== Your instructions ==
In the records, find every line with the word "demand" and copy it out.

Collected data

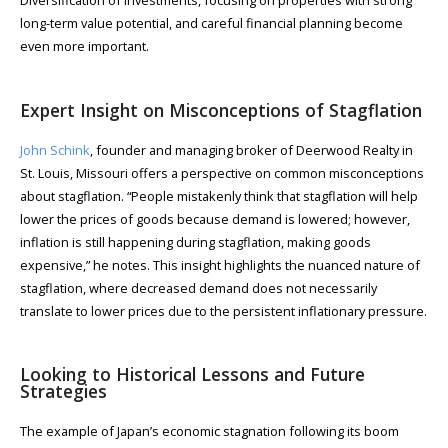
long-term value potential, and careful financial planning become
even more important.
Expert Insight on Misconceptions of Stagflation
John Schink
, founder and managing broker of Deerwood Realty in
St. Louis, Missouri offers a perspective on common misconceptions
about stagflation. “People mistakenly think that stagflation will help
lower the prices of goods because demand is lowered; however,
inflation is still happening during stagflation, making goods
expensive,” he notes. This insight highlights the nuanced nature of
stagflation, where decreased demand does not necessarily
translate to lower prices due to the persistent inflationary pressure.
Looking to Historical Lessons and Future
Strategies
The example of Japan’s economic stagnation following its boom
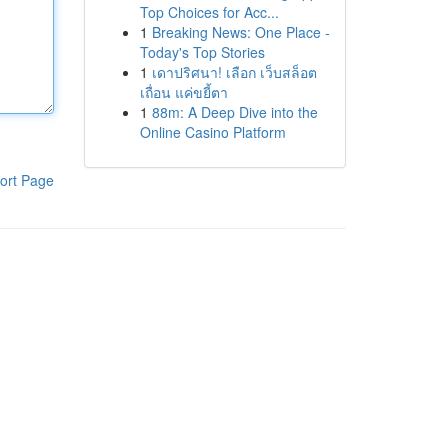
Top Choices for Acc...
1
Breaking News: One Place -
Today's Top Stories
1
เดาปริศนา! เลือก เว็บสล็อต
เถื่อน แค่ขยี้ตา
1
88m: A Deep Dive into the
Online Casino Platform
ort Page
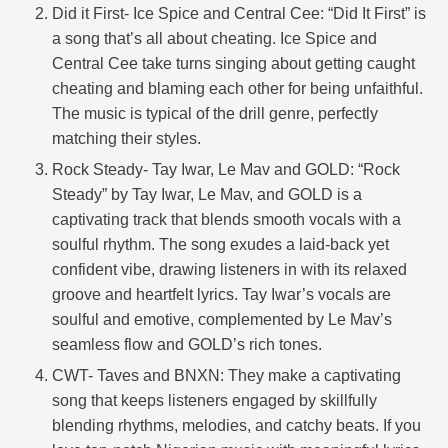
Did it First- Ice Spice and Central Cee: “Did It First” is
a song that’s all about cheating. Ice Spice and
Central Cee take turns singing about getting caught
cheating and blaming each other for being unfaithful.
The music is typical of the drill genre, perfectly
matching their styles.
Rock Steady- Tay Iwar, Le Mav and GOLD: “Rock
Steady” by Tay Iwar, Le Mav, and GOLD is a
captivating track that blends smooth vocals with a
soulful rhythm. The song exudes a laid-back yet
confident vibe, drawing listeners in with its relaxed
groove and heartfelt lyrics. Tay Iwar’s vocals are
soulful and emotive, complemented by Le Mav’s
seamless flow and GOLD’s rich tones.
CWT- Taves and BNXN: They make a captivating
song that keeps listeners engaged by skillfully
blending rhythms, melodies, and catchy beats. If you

...

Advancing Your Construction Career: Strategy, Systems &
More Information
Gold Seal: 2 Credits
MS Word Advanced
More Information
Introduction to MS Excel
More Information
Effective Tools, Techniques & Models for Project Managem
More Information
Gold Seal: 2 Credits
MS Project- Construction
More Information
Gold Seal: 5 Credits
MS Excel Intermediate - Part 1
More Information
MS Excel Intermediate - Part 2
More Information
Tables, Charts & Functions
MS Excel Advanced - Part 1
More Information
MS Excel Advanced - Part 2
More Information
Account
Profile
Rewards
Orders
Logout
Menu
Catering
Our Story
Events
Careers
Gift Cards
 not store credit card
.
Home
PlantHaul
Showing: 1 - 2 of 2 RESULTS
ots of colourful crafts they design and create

== Exercise output ==
lower the prices of goods because demand is lowered; however,
stagflation, where decreased demand does not necessarily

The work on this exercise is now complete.